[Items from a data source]

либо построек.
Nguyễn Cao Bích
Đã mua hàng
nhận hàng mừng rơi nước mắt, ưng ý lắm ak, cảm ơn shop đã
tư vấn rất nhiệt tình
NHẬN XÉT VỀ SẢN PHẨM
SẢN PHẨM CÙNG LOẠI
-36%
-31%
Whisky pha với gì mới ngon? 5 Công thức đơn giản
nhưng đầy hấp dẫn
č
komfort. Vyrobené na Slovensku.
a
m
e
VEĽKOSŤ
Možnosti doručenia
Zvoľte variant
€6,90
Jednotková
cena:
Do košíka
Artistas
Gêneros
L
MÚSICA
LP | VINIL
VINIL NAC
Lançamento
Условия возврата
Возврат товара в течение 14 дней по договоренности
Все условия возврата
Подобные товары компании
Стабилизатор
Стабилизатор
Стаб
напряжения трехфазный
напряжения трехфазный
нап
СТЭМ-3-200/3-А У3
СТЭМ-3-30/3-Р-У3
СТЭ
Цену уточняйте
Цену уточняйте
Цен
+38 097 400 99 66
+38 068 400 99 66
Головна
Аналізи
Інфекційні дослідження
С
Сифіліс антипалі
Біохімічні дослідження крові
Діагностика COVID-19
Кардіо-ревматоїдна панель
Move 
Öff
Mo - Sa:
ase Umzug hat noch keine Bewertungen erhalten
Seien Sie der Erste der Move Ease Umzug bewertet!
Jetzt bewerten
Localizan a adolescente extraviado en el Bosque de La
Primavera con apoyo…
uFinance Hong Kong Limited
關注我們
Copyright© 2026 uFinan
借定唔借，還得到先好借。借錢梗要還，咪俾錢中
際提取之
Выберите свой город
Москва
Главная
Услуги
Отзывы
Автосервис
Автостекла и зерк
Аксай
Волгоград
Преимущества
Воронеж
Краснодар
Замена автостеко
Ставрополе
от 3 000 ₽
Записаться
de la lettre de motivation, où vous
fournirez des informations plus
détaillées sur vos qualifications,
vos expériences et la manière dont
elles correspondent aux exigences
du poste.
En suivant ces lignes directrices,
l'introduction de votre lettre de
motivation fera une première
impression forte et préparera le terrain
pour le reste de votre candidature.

THE TASK: Output all of the records, keeping every word exact.

FINISHED TASK:
либо построек.
Nguyễn Cao Bích
Đã mua hàng
nhận hàng mừng rơi nước mắt, ưng ý lắm ak, cảm ơn shop đã
tư vấn rất nhiệt tình
NHẬN XÉT VỀ SẢN PHẨM
SẢN PHẨM CÙNG LOẠI
-36%
-31%
Whisky pha với gì mới ngon? 5 Công thức đơn giản
nhưng đầy hấp dẫn
č
komfort. Vyrobené na Slovensku.
a
m
e
VEĽKOSŤ
Možnosti doručenia
Zvoľte variant
€6,90
Jednotková
cena:
Do košíka
Artistas
Gêneros
L
MÚSICA
LP | VINIL
VINIL NAC
Lançamento
Условия возврата
Возврат товара в течение 14 дней по договоренности
Все условия возврата
Подобные товары компании
Стабилизатор
Стабилизатор
Стаб
напряжения трехфазный
напряжения трехфазный
нап
СТЭМ-3-200/3-А У3
СТЭМ-3-30/3-Р-У3
СТЭ
Цену уточняйте
Цену уточняйте
Цен
+38 097 400 99 66
+38 068 400 99 66
Головна
Аналізи
Інфекційні дослідження
С
Сифіліс антипалі
Біохімічні дослідження крові
Діагностика COVID-19
Кардіо-ревматоїдна панель
Move 
Öff
Mo - Sa:
ase Umzug hat noch keine Bewertungen erhalten
Seien Sie der Erste der Move Ease Umzug bewertet!
Jetzt bewerten
Localizan a adolescente extraviado en el Bosque de La
Primavera con apoyo…
uFinance Hong Kong Limited
關注我們
Copyright© 2026 uFinan
借定唔借，還得到先好借。借錢梗要還，咪俾錢中
際提取之
Выберите свой город
Москва
Главная
Услуги
Отзывы
Автосервис
Автостекла и зерк
Аксай
Волгоград
Преимущества
Воронеж
Краснодар
Замена автостеко
Ставрополе
от 3 000 ₽
Записаться
de la lettre de motivation, où vous
fournirez des informations plus
détaillées sur vos qualifications,
vos expériences et la manière dont
elles correspondent aux exigences
du poste.
En suivant ces lignes directrices,
l'introduction de votre lettre de
motivation fera une première
impression forte et préparera le terrain
pour le reste de votre candidature.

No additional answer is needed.